L’installazione contiene anche film di artisti, come Warhol, Ken Jacobs, Ernie Gehr…La dimensione del privato e del quotidiano è spesso parte integrante loro lavoro. Come avete scelto i pezzi da includere?

(R.M) Abbiamo chiesto agli artisti stessi che ci dessero pezzi che consideravano home movies. Per esempio, quello di Cindy Sherman non era mai stato visto prima. Lo stesso vale per Ken Jacobs e per quello che ci ha mandato la Warhol Foundation…cui abbiamo chiesto specificatamente se Andy faceva home movies
(B.S.) Il film di Andy è uno dei due soli che ha realizzato che si possono descrivere come home movies. Spesso gli artisti usano home movies come ispirazione o pratica. Nel caso del film di Ernie Gehr, Daniel …Ernie ci ha detto che all’inizio erano tutti primi piani ma, quando suo figlio ha cominciato a crescere, ha dovuto cambiare estetica.

Il cuore dell’installazione è però riservato a non registi.

(B.S.) Anche i miei home movies sono qui, come quelli della famiglia del Chief Curator del Dipartimento di Cinema Rajendra Roy…
(R.M.) Ci sono alcuni dei film sui bambini che sono bellissimi come quello di Edward Steichen.
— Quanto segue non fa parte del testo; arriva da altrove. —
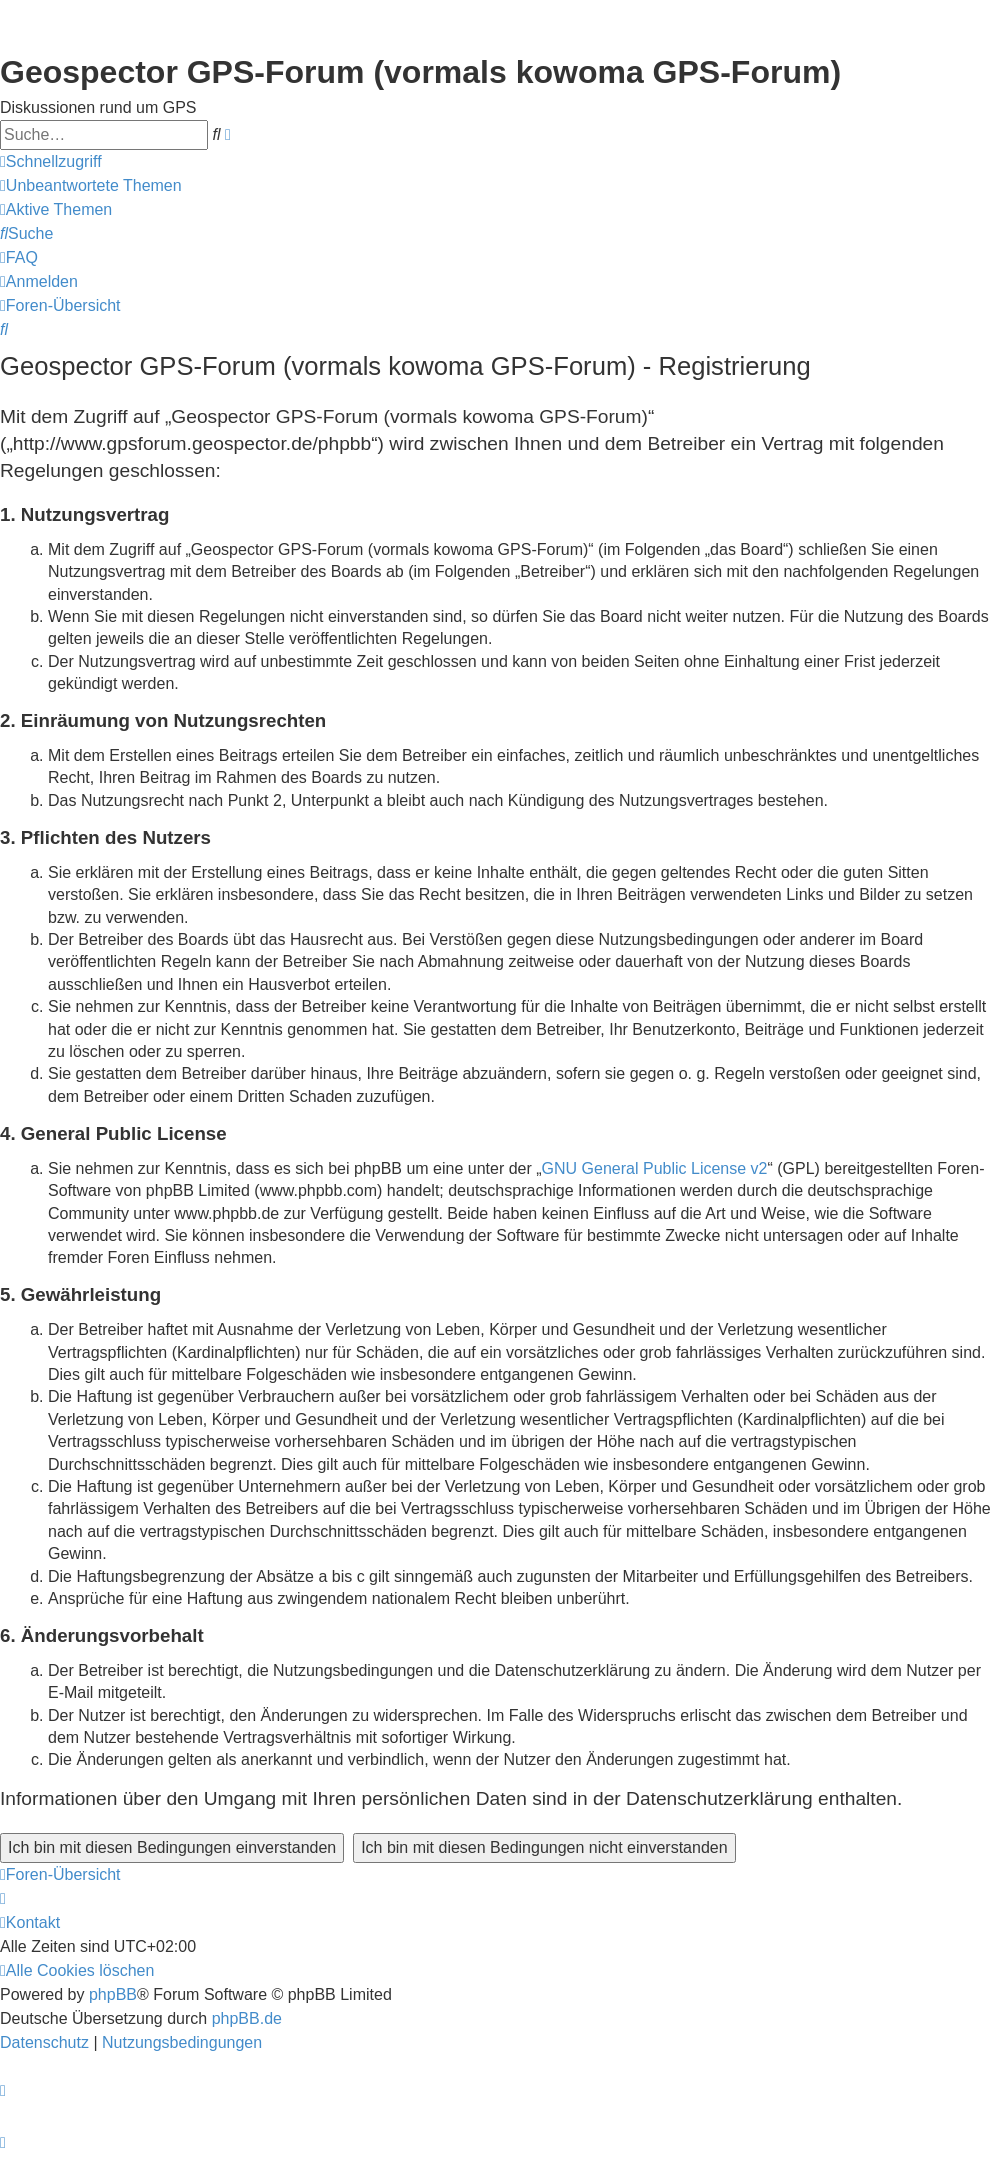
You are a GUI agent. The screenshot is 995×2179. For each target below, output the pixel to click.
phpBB (113, 1994)
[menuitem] (91, 186)
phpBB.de (247, 2018)
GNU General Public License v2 (655, 1168)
È il pezzo intorno a cui abbiamo montato il resto del «muro di famiglia». Lì accanto c’è il film di una famiglia afroamericana che sembra uscita da Il grande Gatsby. Per mettere insieme l’installazione, abbiamo esplorato quasi tutta la collezione di home movies del Museo. Ci vedevamo ogni venerdì, con il proiezionista e una grossa pila di film di cui non sapevamo nulla.